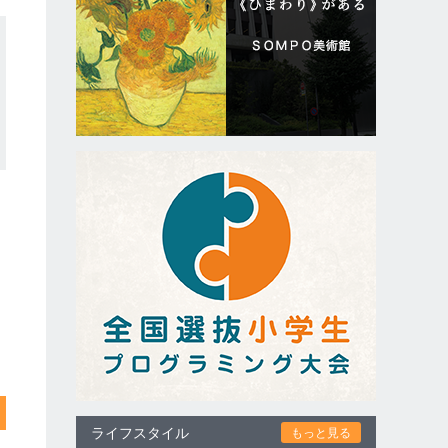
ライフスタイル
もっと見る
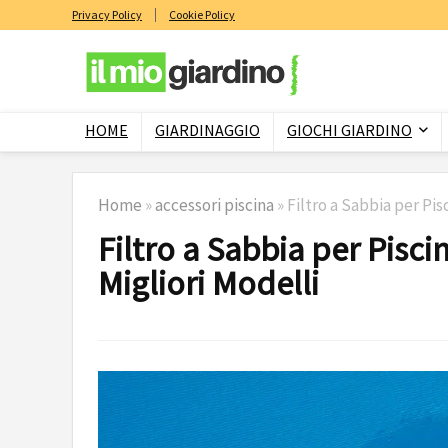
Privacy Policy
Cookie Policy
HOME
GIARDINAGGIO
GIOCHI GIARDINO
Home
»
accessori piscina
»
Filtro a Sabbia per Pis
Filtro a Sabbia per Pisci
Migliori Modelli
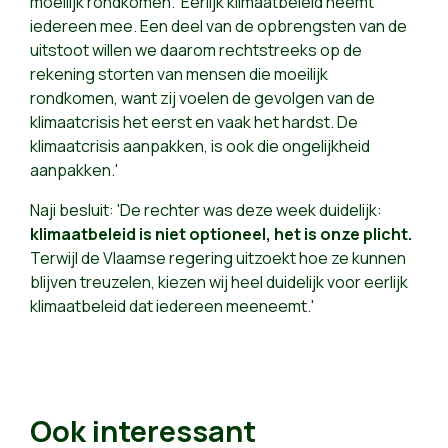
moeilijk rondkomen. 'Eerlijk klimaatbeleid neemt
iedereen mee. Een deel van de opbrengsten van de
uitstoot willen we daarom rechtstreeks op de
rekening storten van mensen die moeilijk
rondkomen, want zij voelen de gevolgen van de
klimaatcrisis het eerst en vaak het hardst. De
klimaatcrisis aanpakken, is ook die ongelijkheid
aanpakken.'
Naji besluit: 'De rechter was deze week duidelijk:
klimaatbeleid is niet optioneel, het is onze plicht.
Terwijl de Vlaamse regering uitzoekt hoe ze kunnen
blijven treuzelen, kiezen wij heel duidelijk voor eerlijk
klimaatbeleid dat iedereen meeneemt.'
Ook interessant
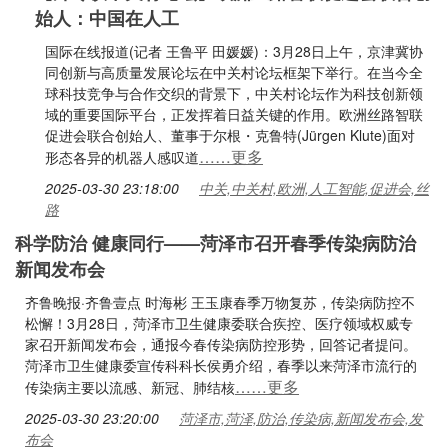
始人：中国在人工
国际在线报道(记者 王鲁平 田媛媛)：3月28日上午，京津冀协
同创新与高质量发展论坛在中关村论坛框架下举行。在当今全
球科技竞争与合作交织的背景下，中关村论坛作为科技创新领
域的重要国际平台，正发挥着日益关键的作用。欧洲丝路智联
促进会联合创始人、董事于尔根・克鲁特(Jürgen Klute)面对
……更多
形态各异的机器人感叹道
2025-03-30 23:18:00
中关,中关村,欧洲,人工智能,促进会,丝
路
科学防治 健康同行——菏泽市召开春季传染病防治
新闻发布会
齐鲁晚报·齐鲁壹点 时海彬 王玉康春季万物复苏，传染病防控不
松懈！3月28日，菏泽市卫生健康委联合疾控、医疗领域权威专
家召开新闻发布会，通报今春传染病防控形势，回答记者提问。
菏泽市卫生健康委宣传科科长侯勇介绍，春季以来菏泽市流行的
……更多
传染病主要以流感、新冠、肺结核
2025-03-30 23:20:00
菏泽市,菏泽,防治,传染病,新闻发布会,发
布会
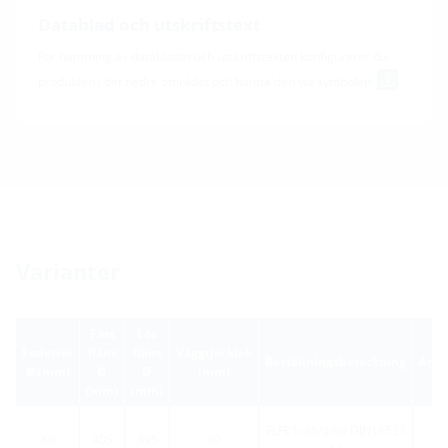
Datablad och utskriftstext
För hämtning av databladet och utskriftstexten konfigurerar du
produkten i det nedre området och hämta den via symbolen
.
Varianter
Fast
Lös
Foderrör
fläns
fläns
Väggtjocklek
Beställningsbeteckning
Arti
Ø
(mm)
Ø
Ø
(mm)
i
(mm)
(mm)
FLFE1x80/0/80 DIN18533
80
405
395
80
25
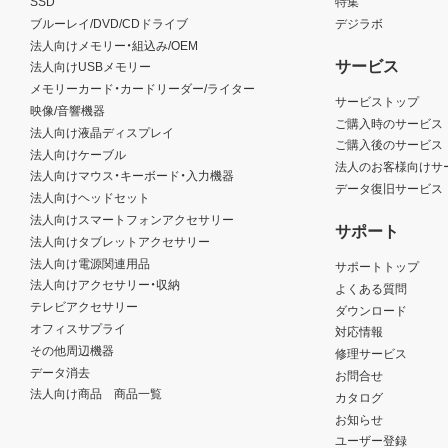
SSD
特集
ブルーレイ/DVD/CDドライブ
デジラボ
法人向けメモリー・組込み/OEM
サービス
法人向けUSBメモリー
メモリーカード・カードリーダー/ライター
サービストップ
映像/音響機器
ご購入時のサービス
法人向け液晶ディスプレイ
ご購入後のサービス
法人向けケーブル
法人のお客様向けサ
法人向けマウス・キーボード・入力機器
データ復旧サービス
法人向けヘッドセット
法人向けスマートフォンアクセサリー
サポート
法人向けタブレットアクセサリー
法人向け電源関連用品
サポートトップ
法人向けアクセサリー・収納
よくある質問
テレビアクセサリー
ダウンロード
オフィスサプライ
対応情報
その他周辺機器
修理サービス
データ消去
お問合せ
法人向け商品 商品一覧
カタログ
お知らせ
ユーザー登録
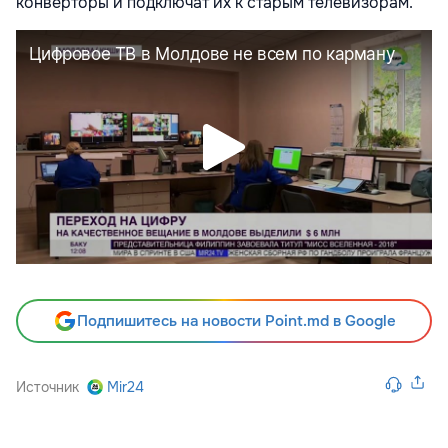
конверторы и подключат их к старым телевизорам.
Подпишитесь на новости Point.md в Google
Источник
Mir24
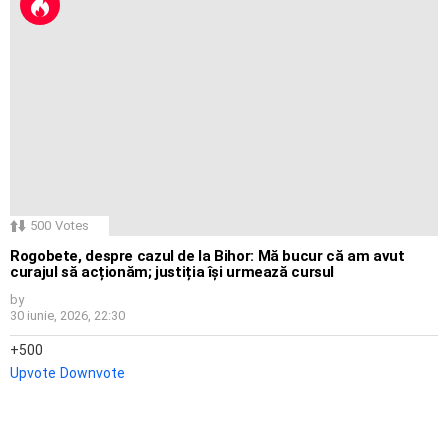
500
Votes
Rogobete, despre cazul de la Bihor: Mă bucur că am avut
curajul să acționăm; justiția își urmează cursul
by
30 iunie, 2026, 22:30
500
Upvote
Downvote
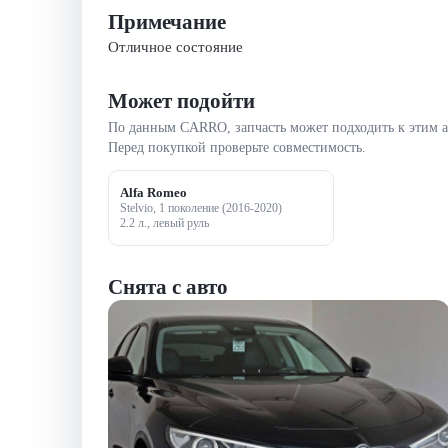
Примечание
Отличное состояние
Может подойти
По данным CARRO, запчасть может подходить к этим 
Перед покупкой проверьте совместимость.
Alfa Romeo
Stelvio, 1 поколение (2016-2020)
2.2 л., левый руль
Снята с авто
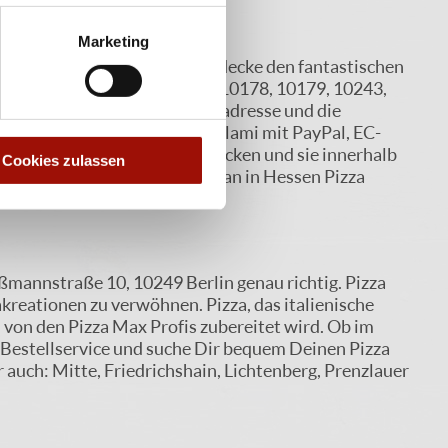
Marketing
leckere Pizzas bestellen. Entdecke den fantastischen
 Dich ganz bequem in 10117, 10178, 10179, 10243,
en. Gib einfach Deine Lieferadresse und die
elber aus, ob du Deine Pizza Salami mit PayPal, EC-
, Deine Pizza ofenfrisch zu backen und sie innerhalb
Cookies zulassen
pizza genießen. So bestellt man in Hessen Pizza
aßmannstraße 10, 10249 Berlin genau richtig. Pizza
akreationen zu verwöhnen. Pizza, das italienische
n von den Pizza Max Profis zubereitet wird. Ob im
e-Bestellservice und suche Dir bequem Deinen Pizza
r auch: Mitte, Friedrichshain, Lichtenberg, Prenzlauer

--------

The answer must consist solely of the lines from the first line of the data through the line containing "klimaatbeleid dat iedereen meeneemt.'", inclusive, reproduced exactly and without pictures.

ライフスタイル
もっと見る
Privacy Policy
Cookie Policy
HOME
GIARDINAGGIO
GIOCHI GIARDINO
Home
»
accessori piscina
»
Filtro a Sabbia per Pis
Filtro a Sabbia per Pisci
Migliori Modelli
moeilijk rondkomen. 'Eerlijk klimaatbeleid neemt
iedereen mee. Een deel van de opbrengsten van de
uitstoot willen we daarom rechtstreeks op de
rekening storten van mensen die moeilijk
rondkomen, want zij voelen de gevolgen van de
klimaatcrisis het eerst en vaak het hardst. De
klimaatcrisis aanpakken, is ook die ongelijkheid
aanpakken.'
Naji besluit: 'De rechter was deze week duidelijk:
klimaatbeleid is niet optioneel, het is onze plicht.
Terwijl de Vlaamse regering uitzoekt hoe ze kunnen
blijven treuzelen, kiezen wij heel duidelijk voor eerlijk
klimaatbeleid dat iedereen meeneemt.'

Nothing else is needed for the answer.